A second is that SHMC has no equipment. They ought to have several x-ray machines acquired over the years, for instance, but it does not even have a functional one. An audit of its equipment would be fascinating.
But the most important thing the SHMC does is confirm that contrary to the propaganda of Buhari and his political relatives, nothing has fundamentally changed in Nigeria.
No, Zahra, nobody is asking for the impossible; good leadership does not mean omnipresence. What it does mean is that the leader governs by a set of standards and values-as opposed to a different set-which then percolates throughout society.
Where Mr. Buhari has failed is that he has not delivered on his promises to put such a scheme in play.
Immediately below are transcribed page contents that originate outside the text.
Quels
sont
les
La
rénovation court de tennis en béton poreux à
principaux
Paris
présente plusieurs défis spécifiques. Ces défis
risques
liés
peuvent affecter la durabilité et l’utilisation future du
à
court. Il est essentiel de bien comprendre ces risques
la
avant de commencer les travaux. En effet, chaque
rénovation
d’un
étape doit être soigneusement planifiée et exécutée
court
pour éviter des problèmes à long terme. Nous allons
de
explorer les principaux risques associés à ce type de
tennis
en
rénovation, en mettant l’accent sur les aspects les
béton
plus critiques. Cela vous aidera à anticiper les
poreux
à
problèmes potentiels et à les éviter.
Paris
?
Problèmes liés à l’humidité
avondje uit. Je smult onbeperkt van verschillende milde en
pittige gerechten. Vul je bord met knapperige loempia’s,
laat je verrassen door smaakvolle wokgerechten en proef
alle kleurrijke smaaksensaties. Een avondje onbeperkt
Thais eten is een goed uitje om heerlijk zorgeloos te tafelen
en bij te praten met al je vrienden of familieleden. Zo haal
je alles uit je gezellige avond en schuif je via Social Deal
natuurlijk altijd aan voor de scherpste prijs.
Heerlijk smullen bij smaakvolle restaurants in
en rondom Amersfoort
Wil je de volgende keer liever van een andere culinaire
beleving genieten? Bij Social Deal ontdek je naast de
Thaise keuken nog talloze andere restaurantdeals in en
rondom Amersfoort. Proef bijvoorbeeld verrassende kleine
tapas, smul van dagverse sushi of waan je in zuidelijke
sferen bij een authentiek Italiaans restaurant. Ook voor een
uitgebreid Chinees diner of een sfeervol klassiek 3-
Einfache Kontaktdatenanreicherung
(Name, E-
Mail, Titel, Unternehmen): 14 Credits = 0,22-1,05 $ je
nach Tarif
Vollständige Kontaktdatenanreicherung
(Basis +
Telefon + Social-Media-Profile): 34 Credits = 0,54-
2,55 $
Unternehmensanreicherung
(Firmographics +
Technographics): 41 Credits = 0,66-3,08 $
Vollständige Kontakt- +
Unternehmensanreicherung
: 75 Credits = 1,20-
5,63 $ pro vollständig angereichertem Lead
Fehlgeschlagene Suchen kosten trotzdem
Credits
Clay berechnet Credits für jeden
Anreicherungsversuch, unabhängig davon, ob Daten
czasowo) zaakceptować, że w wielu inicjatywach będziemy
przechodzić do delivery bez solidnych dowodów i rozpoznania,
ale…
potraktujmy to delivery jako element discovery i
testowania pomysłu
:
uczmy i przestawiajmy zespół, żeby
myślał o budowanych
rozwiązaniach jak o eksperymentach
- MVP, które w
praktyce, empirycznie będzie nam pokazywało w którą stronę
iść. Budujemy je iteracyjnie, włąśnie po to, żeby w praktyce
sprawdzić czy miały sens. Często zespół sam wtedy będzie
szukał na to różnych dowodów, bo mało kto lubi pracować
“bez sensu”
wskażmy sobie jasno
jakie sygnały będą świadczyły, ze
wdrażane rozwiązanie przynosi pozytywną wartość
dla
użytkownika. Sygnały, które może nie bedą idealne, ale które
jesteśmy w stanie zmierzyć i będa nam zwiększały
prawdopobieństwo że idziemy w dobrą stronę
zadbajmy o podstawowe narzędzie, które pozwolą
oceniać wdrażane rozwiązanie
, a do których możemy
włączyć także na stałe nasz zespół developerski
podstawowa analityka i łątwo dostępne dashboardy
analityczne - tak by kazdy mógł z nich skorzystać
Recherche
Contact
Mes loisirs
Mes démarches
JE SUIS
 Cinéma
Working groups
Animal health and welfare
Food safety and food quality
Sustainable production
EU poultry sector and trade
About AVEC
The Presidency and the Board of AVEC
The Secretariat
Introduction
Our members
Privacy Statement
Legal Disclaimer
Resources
The president inherited a system in which incompetence, indolence and mediocrity triumphed. The SHMC is confirmation.
Think about it: even the language of the SHMC budget-defence is the language not of performance, but of ostentation, arrogance and budget-padding: “…pediatrics, lab medicine, medicine, obstetrics and gynecology, training facility…centre of excellence…” You load it up so they will vote it up.
And all of this is possible because the SHMC always seemed assured, somehow, the president would never come in there for treatment.
This is why our public institutions, whenever they come to attention, often do so for negative, if not nefarious, reasons. A leader running off to another country for medical treatment, his own expensive facility in disuse right under his nose, is a signal to all public institutions that incompetence, indolence and mediocrity are okay.
For this purpose, I offer in evidence as a portrait of Nigeria through its public offices the scandalous Report of the Auditor-General of the Federation 2015 (I) dated December 2, 2016, and the Report of the Auditor-General of the Federation 2015 (II) dated May 31, 2017, which I am sure the government has not read.
Leadership is not about what is said. It is about what is done. And practically all this government has done is preach.
That’s why Zahra may have inadvertently started the road to 2023. Because like Mr. Buhari’s friend, one Olusegun Obasanjo, he is going to need a third term to remember the first.